Articles in this series:
How to set up your Email software and configure it
Email Etiquette and Rules
Emails with Emotional Zap!
Policies You can Set for Your Email Security
You may hear scary stories of failed email security; these may make you hesitant to use your email. But there are simple things you can do to protect yourself, for most problems are caused by our own stupid actions. But you need to be consistent with your email polices on your computer, or wherever you have authority. Viruses come as attachments to emails, so set wise rules for how you deal with attachments. Train yourself, and others under you, to resist the tempation to click on unknown files. Read and understand what you are dealing with, just for starters.
Memorize or even Post on Your Wall these Basic Security Rules:
1. Do NOT read emails or open attachments from strangers. Viruses and malicious software come as attachments, often with an extension like .exe, meaning it is an executable file (It can do things, or cause things to happen).
2. Check out someone before you sign up for their mailing list or ezine - but even then, be cautious.
3. Do NOT respond to financial offers or sweet deals that come to you unsolicited. That is SPAM! Unsolicited. Do not encourage it!
4. Do NOT click on links that promise something fascinating to see if you do not know/trust the sender. Such links can lead to traps.
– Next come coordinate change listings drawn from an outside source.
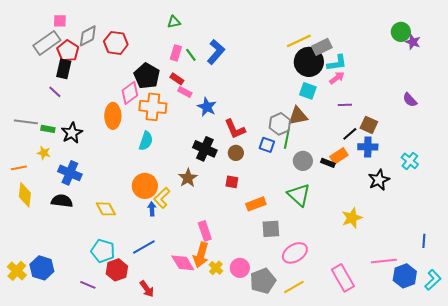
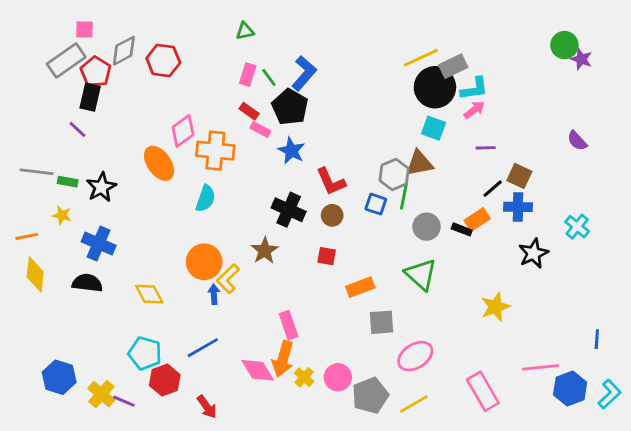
black pentagon: (147, 76) -> (290, 107), moved
orange ellipse: (113, 116) -> (159, 163), turned -35
yellow cross: (17, 271) -> (101, 394), moved

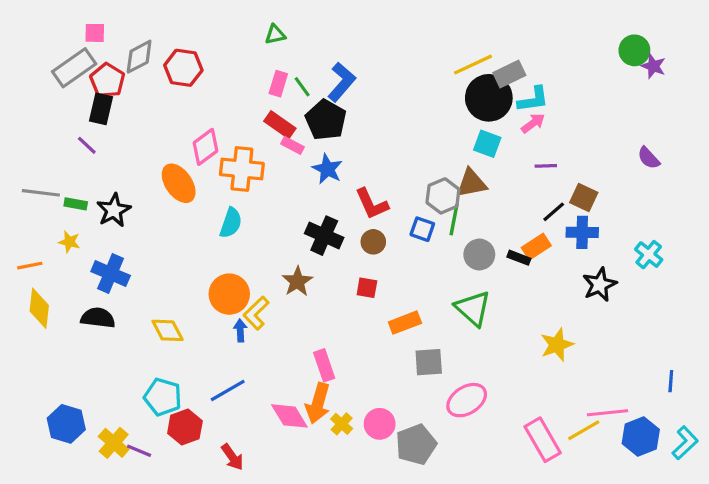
red rectangle: (249, 111) -> (280, 125), size x1.4
yellow line: (414, 404) -> (584, 430), moved

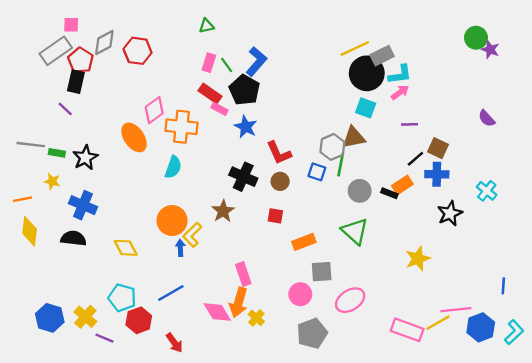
pink circle: (380, 424) -> (300, 294), moved
pink rectangle: (543, 440) -> (407, 330), turned -40
yellow cross: (114, 443) -> (85, 317), moved

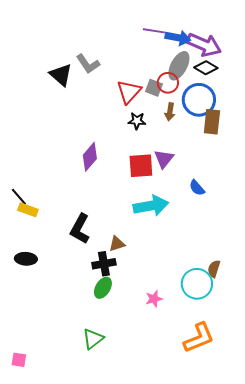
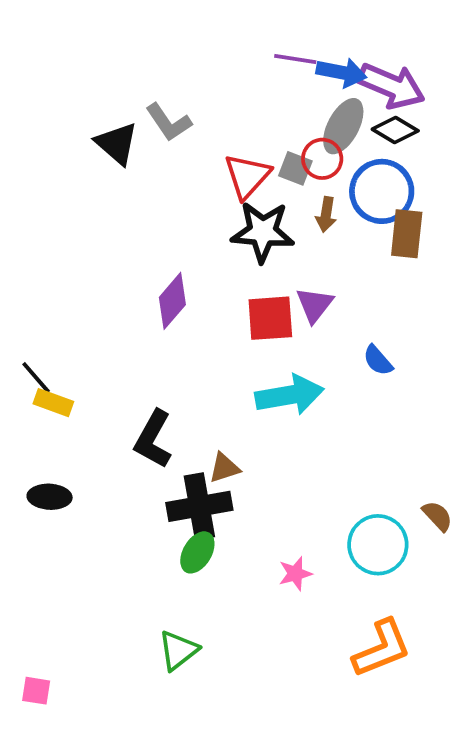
black star: (137, 121) -> (263, 232), size x1.8
black cross: (104, 264) -> (199, 506), size x1.4
brown semicircle: (214, 269) -> (437, 516), moved, turned 120

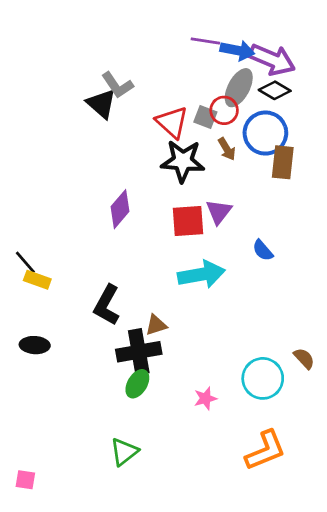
black triangle: (117, 143) -> (101, 104), moved
red triangle: (247, 176) -> (172, 122), turned -30
brown arrow: (326, 214) -> (227, 149), turned -40

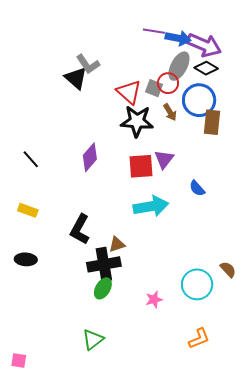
black line: (25, 262) -> (31, 159), moved
orange L-shape: (265, 450) -> (199, 339), size x0.7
5. Do NOT respond to emails that ask for confidential financial information like your credit card or bank account numbers. (PayPal and other honourable financial companies NEVER ask you to put this in an email, only enter such information on a secure site - recognized by https (note the s) in the address bar, and the closed padlock in your browser).
6. Do NOT forward an email that came unsolicited. Remember, you should not even be reading it!
7. Do NOT send personal emails from your business account. This protects your business as well as your email address.
Personally, I now create a separate email address (or several) for each website, and each area or topic of connecting with people. That way, if one address is compromised and gets dumps of SPAM, I only have to create a new address, delete the old, and notify just those people involved in that area of my life of the address change. If I know who is responsible for all the junk mail I started getting, I make sure that person does NOT get the new address.
Email Security Software
If you are still using a Windows Operating system, I suggest that at the very least, you install the free AVG anti-virus program. It is considered far better than Nortons, and some others. They are often installed by default on your computer, but after 30 days you are to pay them or they disable the software. But even the paid versions have been found to be less reliable than the free AVG.
When you are ready to switch to a Linux system you will find there are many other email security software programs. Some are built in to programs like my KMail, and some I can add if I think I need them. Personally, just applying those basic rules above is generally satisfactory for me.
One thing I do for my of my domain emails is to enable Spam Assassin in the cPanel to the website. That screens and filters out a lot of spam and can be set to varying degrees of strength in email security.
As for keeping your email security up to date, I believe AVG now does that automatically whenever you go online, so you don't have to do anything manually, unless you have disabled that feature. In the Linux world, I watch a certain icon in my toolbar, and when it indicates that there are security updates available, I log in and give it permission to do the updates. There is nothing hard about this, except to perhaps give the go-ahead when it seeks your permission to update.
The main thing is to keep up regular security habits and to insist that others who may share your computer have to do the same. If you have children who are willy-nilly downloading music and videos and others files or software from who-knows-where on the internet, you can expect your computer to seize up on you sooner or later, and to come down with a virus that slows down your computer at the tamest end of the spectrum, or can do things as serious as wiping out your hard drive completely.
In that regard it is also important to schedule regular backups of your files. Once a week might be enough, but if you have several people using your computer and you don't know how well they are following the email security rules you set out, then it would be wise to do a backup every day. Set a certain time, keep CDs, DVDs, or a USB stick on hand and you can get this going in a minute, and then turn away to do something else for a few minutes so you are not trying to use your computer while doing the backup.
You might make a rule that the last person to use the computer at night has to do a backup while they go to brush their teeth or raid the fridge one last time. Or perhaps even better, make it a rule that whoever turns on the computer in the morning or comes to it first, has to do a backup before being allowed to use the computer.
For a time I used to copy every email I wanted to save, first to the hard drive, and then to a floppy disk. But I may have been a bit paranoid at that time because I had lost a big batch.
If you are still having email security problems, I suggest you do more research online and find out about things like IMAP (vs. Pop accounts) and cryptography where you set up Open PGP encryption keys, and SIMIME signing and encryption certificates. There would be a learning curve to setting those up, but it is possible to have very, very secure email systems on your computer.